Press Releases
Items of Interest to the General Public as well as news organization.


Summer Activities at the Museum

June 1st – August 30 • The River Lab
Hands-On science exhibits that include:
Hands-on science activities related to the Rio Grande.
Challenging activities about water properties, conservation and pollution awareness

June 1 – August 30 • Bubble Technology - a Hands-On Science Exhibit Highly popular exhibit exploring soap and water bubbles. Includes giant bubble machines: the Bubble Wall (stretch a flat five-foot bubble!), the Hula Bula Bubble Machine (stand inside a bubble!) and Bubble science. Math and art include activities such as: measuring bubble domes, discovering how to penetrate a bubble without popping it, observing colors and patterns, predicting when bubbles pop, and testing various bubble-making tools.
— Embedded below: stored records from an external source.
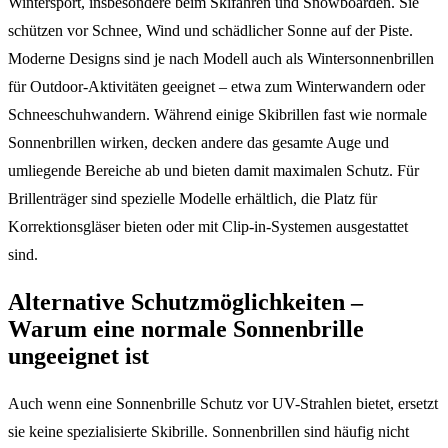
Wintersport, insbesondere beim Skifahren und Snowboarden. Sie
schützen vor Schnee, Wind und schädlicher Sonne auf der Piste.
Moderne Designs sind je nach Modell auch als Wintersonnenbrillen
für Outdoor-Aktivitäten geeignet – etwa zum Winterwandern oder
Schneeschuhwandern. Während einige Skibrillen fast wie normale
Sonnenbrillen wirken, decken andere das gesamte Auge und
umliegende Bereiche ab und bieten damit maximalen Schutz. Für
Brillenträger sind spezielle Modelle erhältlich, die Platz für
Korrektionsgläser bieten oder mit Clip-in-Systemen ausgestattet
sind.
Alternative Schutzmöglichkeiten –
Warum eine normale Sonnenbrille
ungeeignet ist
Auch wenn eine Sonnenbrille Schutz vor UV-Strahlen bietet, ersetzt
sie keine spezialisierte Skibrille. Sonnenbrillen sind häufig nicht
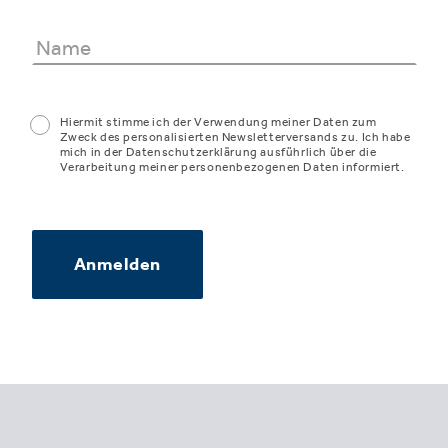
Hiermit stimme ich der Verwendung meiner Daten zum
Zweck des personalisierten Newsletterversands zu. Ich habe
mich in der Datenschutzerklärung ausführlich über die
Verarbeitung meiner personenbezogenen Daten informiert.
Anmelden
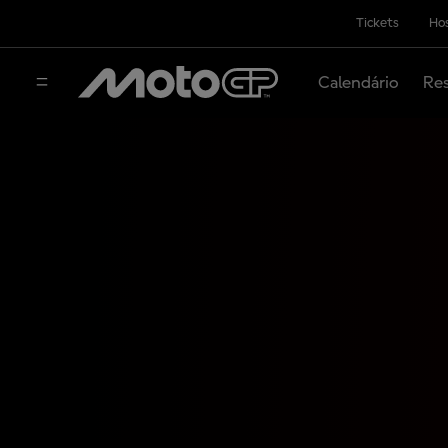
Tickets
Hos
Calendário
Res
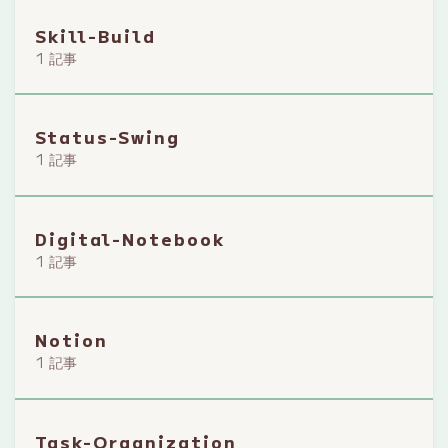
Skill-Build
1 記事
Status-Swing
1 記事
Digital-Notebook
1 記事
Notion
1 記事
Task-Organization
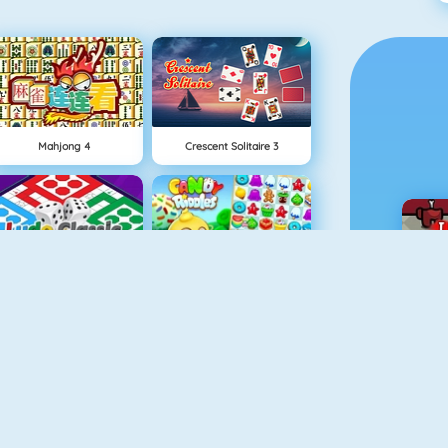
Mahjong 4
Crescent Solitaire 3
Ludo Classic
Candy Riddles
Yatzy Friends
Tiles Of The Unexpected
July 13 and 20, 6:00 - 7:30 • Paper-making 1 and II
Children and adults will learn to recycle old papers into new uses in creative ways. Recipes included.

July 12, 26; Aug.9 and June 8, 22; July 6, 20 and Aug.3 • Cool Stuff – 
Museum Collections Tour

Adults and secondary students (limit 10 per session) Find out about the inner-workings of the Museum relating to its collections of masks, sculptures, paintings and fascinating rocks minerals and other science artifacts.

July 11, 10:00 a.m. – 11:30 & July 27, 6:00 - 7:30 p.m. • Water Bottle Rockets and the Rio Grande Physics will be introduced with the presentation of Newton's three laws of gravity and through rocketry design. Each student will build an Alka-Seltzer rocket and a two-liter bottle water rocket to launch at the end of the workshop. Bring own two-liter bottle.

Tuesday, July 25 • A Get Whale Smart Day
Led by Gayle Runnels and Kay Lay, authors, songwriters and illustrators of Amigo, The Friendly Gray Whale, the first in a series of Blubber Buddy Adventure children's books.

Elementary session - Scrimshaw carving • 9:00 - 10:30 a.m.
Carving a whale tooth from soap bar and detailing with scrimshaw design, an old-fashioned art form of carving a picture on an ivory whale's tooth. Whaling ships, flags and people were carved in lines or dots and stained to highlight the design.

Junior High Session - Whale Sounds and Echo Locating
11:00 - 12:30 a.m.

Hear amazing “creaky door”" sounds of sperm whale and their “pings” like a submarine as well as the high-pitched EEE . . .eeee . . . EEE sounds of the dolphin. Do some hands-on activities about what whales hear and how they find their food through echoes.

Senior Session - In-depth Study of Killer Whales
1:30-3:00 p.m.

Learn social habits of one of most beloved and yet feared whales in the world. Learn how to identify individual whales through special physical markings and locate their pods. Find out about the interesting social behaviors of the killer whale families.